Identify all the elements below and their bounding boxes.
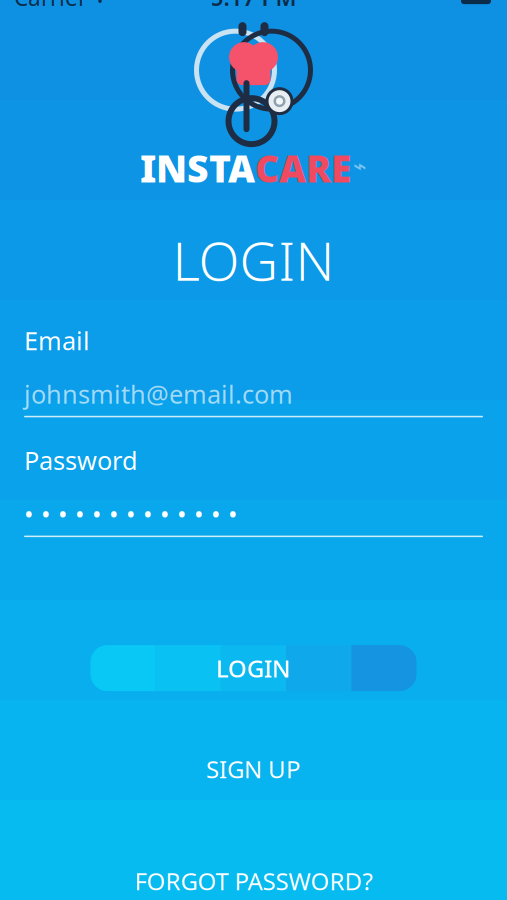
- staticText: Email: [24, 324, 90, 357]
- staticText: johnsmith@email.com: [24, 377, 293, 411]
- button[interactable]: FORGOT PASSWORD?: [112, 853, 394, 900]
- staticText: SIGN UP: [206, 753, 301, 785]
- staticText: 5:17 PM: [210, 0, 296, 12]
- staticText: LOGIN: [216, 652, 291, 684]
- staticText: CARE: [255, 143, 351, 193]
- staticText: INSTA: [140, 143, 255, 193]
- staticText: Password: [24, 443, 138, 477]
- staticText: LOGIN: [172, 225, 334, 296]
- button[interactable]: LOGIN: [90, 645, 416, 691]
- staticText: ⌁: [353, 153, 367, 179]
- staticText: Carrier: [14, 0, 87, 12]
- staticText: FORGOT PASSWORD?: [134, 865, 372, 897]
- button[interactable]: SIGN UP: [178, 741, 329, 797]
- staticText: • • • • • • • • • • • • •: [24, 497, 238, 531]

DIRECTIONS FOR THIS TASK: Only lines holding the word "SIGN" are wanted here; copy each from the listing.

EXPECTED ANSWER:
- staticText: SIGN UP: [206, 753, 301, 785]
- button[interactable]: SIGN UP: [178, 741, 329, 797]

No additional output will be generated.